IN Brief:
- Actemium UK has delivered two new IONITY ultra-rapid EV charging hubs in Glasgow and Fort William.
- The sites include Alpitronic HYC 400 chargers, with the Fort William hub providing six 350 kW-plus charging bays off the A82.
- The projects extend high-power charging infrastructure in Scotland and underline the electrical delivery requirements behind rapid EV network expansion.
Actemium UK has delivered two new IONITY ultra-rapid EV charging hubs in Scotland, with sites completed in Glasgow and Fort William.
The projects include the installation of IONITY’s 700th ultra-rapid charging point in the UK and one of the few public 350 kW-plus charging hubs in the Scottish Highlands. The new hubs strengthen high-power charging coverage across both urban and long-distance routes.
The Glasgow hub, located at the DoubleTree by Hilton Hotel in Strathclyde, is Actemium UK’s first IONITY project in the city. The fully operational site includes six Alpitronic HYC 400 chargers capable of serving up to 12 vehicles simultaneously.
The Fort William hub is located just off the A82, one of the main transport and tourism routes through the Highlands. The installation includes three Alpitronic HYC 400 chargers delivering 350 kW-plus power across six charging bays, supporting simultaneous vehicle charging at a location where high-power public infrastructure has historically been limited.

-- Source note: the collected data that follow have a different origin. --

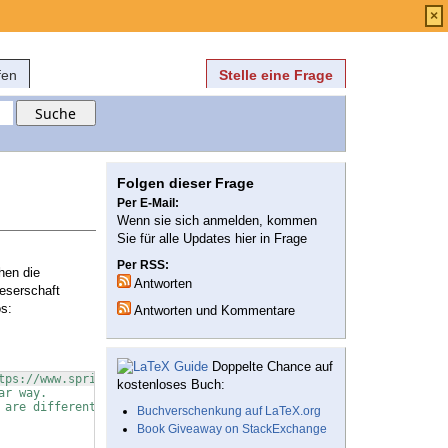
Anmelden
über
FAQ
×
fen
Stelle eine Frage
Folgen dieser Frage
Per E-Mail:
Wenn sie sich anmelden, kommen
Sie für alle Updates hier in Frage
Per RSS:
hen die
Antworten
Leserschaft
os:
Antworten und Kommentare
Doppelte Chance auf
tps://www.springer.com/gp/authors-editors/book-authors-editors/r
kostenloses Buch:
ar way.
 are different.
Buchverschenkung auf LaTeX.org
Book Giveaway on StackExchange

Actemium UK acted as principal contractor across both sites. Its scope covered civil engineering works, low-voltage electrical installation, testing, commissioning, and final handover. The Fort William scheme also incorporated design work and included more complex ground conditions, with drilling through rock formations and the installation of 20-metre-deep earth electrodes.
The projects form part of Actemium UK’s ongoing partnership with IONITY, which has delivered more than 160 high-power charging points across the UK since 2023. IONITY now operates around one third of the UK’s public 350 kW-plus charging points.
Ultra-rapid charging deployment is becoming a more demanding electrical infrastructure discipline as networks move from early corridor coverage to higher-density, higher-availability sites. A multi-charger hub depends on grid capacity, earthing design, protection coordination, civil design, cable routing, metering, communications, commissioning, and ongoing maintenance access.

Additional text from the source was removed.